Her clenched fist rested against his black undershirt and she sobbed with impotent fury. “Oh, I’m so…mad!” she choked. “So mad! I felt like a rag doll.”
“You do your best and take what comes,” he said at her ear. “Anybody can lose a fight.”
“I’ll bet you never lost one,” she muttered tearfully.
“I got the hell beaten out of me in boot camp by a little guy half my size, who was a hapkido master. Taught me a valuable lesson about overconfidence,” he said deliberately.
She took the handkerchief he placed in her hands and wiped her nose and eyes and mouth. “Okay, I get the message,” she said on a broken sigh. “There’s always somebody bigger and you can’t win every time.”
“Nice attitude,” he said, approving.
She wiped away the last trace of tears and looked up at him from her comfortable position across his lap. “Thanks for the hero stuff.”
He shrugged. “Shucks, ma’am, t’weren’t nothin’.”
She laughed, as she was meant to. Her eyes adored him. “They say that if you save a life, it becomes yours.”
His lips pursed and he looked down at where the jacket barely covered her torn blouse. “Do I get that, too?”
“Too?”
He opened the shirt very slowly and looked at the pale flesh under the torn blouse. There was a lot of it on view. Sally didn’t protest, didn’t grab at cover. She lay very still in his arms and let him look at her.
His pale eyes met hers in the faint light coming from the house. “No protest?”
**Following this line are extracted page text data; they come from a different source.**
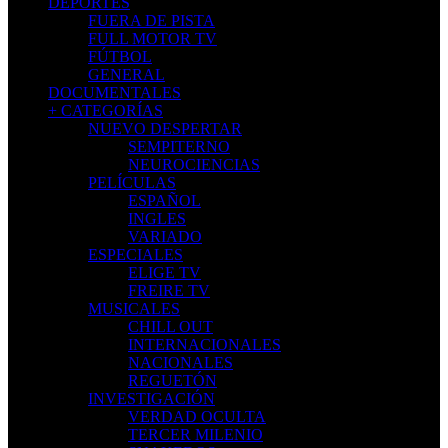
DEPORTES
FUERA DE PISTA
FULL MOTOR TV
FÚTBOL
GENERAL
DOCUMENTALES
+ CATEGORÍAS
NUEVO DESPERTAR
SEMPITERNO
NEUROCIENCIAS
PELÍCULAS
ESPAÑOL
INGLES
VARIADO
ESPECIALES
ELIGE TV
FREIRE TV
MUSICALES
CHILL OUT
INTERNACIONALES
NACIONALES
REGUETÓN
INVESTIGACIÓN
VERDAD OCULTA
TERCER MILENIO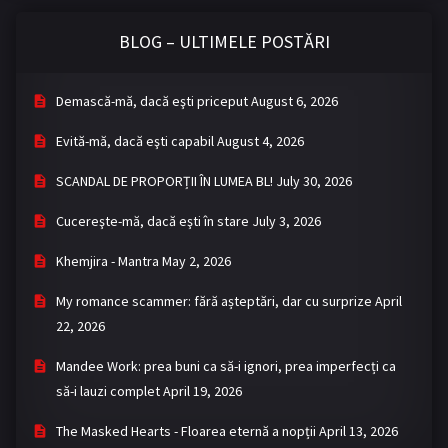
BLOG – ULTIMELE POSTĂRI
Demască-mă, dacă eşti priceput
August 6, 2026
Evită-mă, dacă eşti capabil
August 4, 2026
SCANDAL DE PROPORȚII ÎN LUMEA BL!
July 30, 2026
Cucereşte-mă, dacă eşti în stare
July 3, 2026
Khemjira - Mantra
May 2, 2026
My romance scammer: fără așteptări, dar cu surprize
April
22, 2026
Mandee Work: prea buni ca să-i ignori, prea imperfecți ca
să-i lauzi complet
April 19, 2026
The Masked Hearts - Floarea eternă a nopții
April 13, 2026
“You saved me,” she said simply. She sighed and smiled with resignation. “I belonged to you, anyway. There’s never been anyone else.”
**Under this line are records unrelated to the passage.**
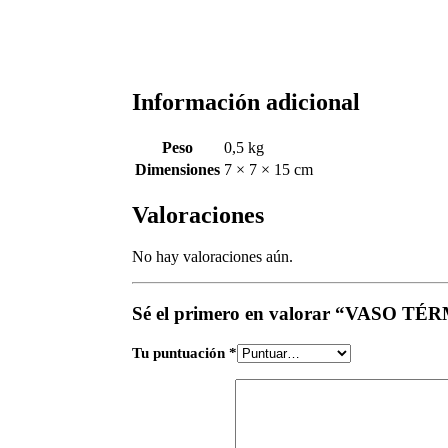
Información adicional
Peso
0,5 kg
Dimensiones
7 × 7 × 15 cm
Valoraciones
No hay valoraciones aún.
Sé el primero en valorar “VASO 
Tu puntuación
*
His long, lean fingers touched her collarbone, his eyes narrow and solemn, his expression serious, intent. “That could have changed, tonight,” he reminded her quietly. “You have to trust me enough to do what I tell you. I don’t want you hurt in this. I’ll do anything I have to, to protect you. That includes having a man follow you around like a visible appendage if you push me to it. Think what your principal would make of that!”
“I won’t make any more stupid mistakes,” she promised.
“What would you call this?” he mused, nodding toward the ripped fabric that left one pretty, taut breast completely bare.
“Cover me up if you don’t like what you see,” she challenged.
He actually laughed. She was constantly surprising him. “I think I’d better,” he murmured dryly, and pulled the shirt back over her, leaving her to button it again. “Dallas is at the window getting an education.”
“And I can tell how much he needs it,” she said with dry humor as Eb helped her back into her own seat.
“That makes two of you,” Eb told her. His eyes were kind, and now full of concern. “Will you be all right?”
“Yes.” She hesitated with her hand on the doorknob. “Eb, is it always like that?”
He frowned. “What?”
She looked up into his eyes. “Physical violence. Do you ever get to the point that it doesn’t make you sick inside?”
“I never have,” he said flatly. “I remember every face, every sound, every sick minute of what I’ve done in my life.” He looked at her, but he seemed to go far away. “You’d better go inside. I’ll take you and Stevie out to the ranch Thursday and Saturday and we’ll put in some more time.”
“For all the good it will do me,” she managed to say nervously.